ClickHouse Database Core Driver for Python, Pandas, and Superset
—
Quality
Pending
Does it follow best practices?
Impact
Pending
No eval scenarios have been run
Integration with the scientific Python ecosystem including NumPy arrays, Pandas DataFrames, and PyArrow tables for high-performance data processing and analysis workflows. Provides seamless conversion between ClickHouse data and popular data science libraries.

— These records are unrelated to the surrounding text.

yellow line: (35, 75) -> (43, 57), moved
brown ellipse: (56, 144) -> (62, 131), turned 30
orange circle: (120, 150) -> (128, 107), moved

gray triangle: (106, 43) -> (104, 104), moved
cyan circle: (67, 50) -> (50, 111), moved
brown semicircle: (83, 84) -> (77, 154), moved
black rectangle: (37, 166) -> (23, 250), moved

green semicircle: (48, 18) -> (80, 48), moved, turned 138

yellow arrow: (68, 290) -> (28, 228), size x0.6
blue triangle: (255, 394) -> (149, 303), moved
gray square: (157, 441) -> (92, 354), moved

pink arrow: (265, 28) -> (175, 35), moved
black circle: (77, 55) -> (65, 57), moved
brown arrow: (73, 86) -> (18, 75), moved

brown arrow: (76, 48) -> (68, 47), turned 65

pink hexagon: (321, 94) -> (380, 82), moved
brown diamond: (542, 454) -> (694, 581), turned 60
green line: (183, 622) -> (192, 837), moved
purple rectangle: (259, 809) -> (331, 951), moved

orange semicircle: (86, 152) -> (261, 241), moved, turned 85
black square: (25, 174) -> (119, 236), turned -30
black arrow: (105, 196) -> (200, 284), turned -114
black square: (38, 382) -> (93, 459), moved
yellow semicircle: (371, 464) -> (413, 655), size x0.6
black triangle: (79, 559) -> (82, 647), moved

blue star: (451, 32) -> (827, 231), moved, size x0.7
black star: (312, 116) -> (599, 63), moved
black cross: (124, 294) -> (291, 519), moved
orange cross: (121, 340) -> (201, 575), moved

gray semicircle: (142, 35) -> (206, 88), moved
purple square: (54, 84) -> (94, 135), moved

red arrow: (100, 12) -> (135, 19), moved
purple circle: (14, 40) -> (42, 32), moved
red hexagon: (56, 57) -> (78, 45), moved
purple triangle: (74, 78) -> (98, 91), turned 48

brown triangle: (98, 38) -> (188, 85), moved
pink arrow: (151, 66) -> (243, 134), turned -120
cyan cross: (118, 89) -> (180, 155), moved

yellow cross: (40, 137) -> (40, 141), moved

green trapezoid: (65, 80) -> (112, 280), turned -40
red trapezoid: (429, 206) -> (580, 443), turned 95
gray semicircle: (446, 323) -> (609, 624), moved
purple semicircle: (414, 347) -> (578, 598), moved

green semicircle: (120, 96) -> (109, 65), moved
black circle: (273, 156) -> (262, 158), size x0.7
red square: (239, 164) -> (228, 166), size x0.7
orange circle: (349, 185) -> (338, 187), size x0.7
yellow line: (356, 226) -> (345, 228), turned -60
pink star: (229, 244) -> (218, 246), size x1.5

Native support for querying data directly into Pandas DataFrames and inserting DataFrame data into ClickHouse tables with automatic type conversion and index handling.
def query_df(
self,
query: str,
parameters: dict | None = None,
settings: dict | None = None,
use_na_values: bool = True,
max_str_len: int = 0,
context: QueryContext | None = None
) -> pd.DataFrame:
"""
Execute query and return results as Pandas DataFrame.
Parameters:
- query: SQL query string
- parameters: Query parameters dictionary
- settings: ClickHouse settings for query execution
- use_na_values: Use pandas NA values for ClickHouse NULLs
- max_str_len: Maximum string column length (0 = unlimited)
- context: Reusable query context
Returns:
pandas.DataFrame with properly typed columns and index
Requires:
pandas package (install with: pip install clickhouse-connect[pandas])
"""
def query_df_stream(
self,
query: str,
parameters: dict | None = None,
settings: dict | None = None,
context: QueryContext | None = None
) -> Generator[pd.DataFrame, None, None]:
"""
Stream query results as DataFrame chunks.
Yields:
pandas.DataFrame objects for each result block
Requires:
pandas package
"""
def insert_df(
self,
table: str,
df: pd.DataFrame,
database: str = '',
settings: dict | None = None,
column_names: Sequence[str] | None = None,
column_type_names: Sequence[str] | None = None
):
"""
Insert Pandas DataFrame into ClickHouse table.
Parameters:
- table: Target table name
- df: Pandas DataFrame to insert
- database: Target database (uses client default if empty)
- settings: ClickHouse settings for insert operation
- column_names: Override DataFrame column names
- column_type_names: Specify ClickHouse types for columns
Features:
- Automatic type conversion from pandas to ClickHouse types
- Handles datetime, categorical, and nullable columns
- Preserves precision for numeric types
- Supports multi-index DataFrames
Requires:
pandas package
"""Direct integration with NumPy for high-performance numerical computations with automatic handling of multidimensional arrays and dtype conversion.
def query_np(
self,
query: str,
parameters: dict | None = None,
settings: dict | None = None,
external_data: ExternalData | None = None,
context: QueryContext | None = None
) -> np.ndarray:
"""
Execute query and return results as NumPy array.
Parameters:
- query: SQL query string
- parameters: Query parameters dictionary
- settings: ClickHouse settings for query execution
- external_data: External data for query processing
- context: Reusable query context
Returns:
numpy.ndarray with appropriate dtype for ClickHouse column types
Features:
- Automatic dtype selection based on ClickHouse types
- Efficient memory layout for numerical operations
- Support for structured arrays (named columns)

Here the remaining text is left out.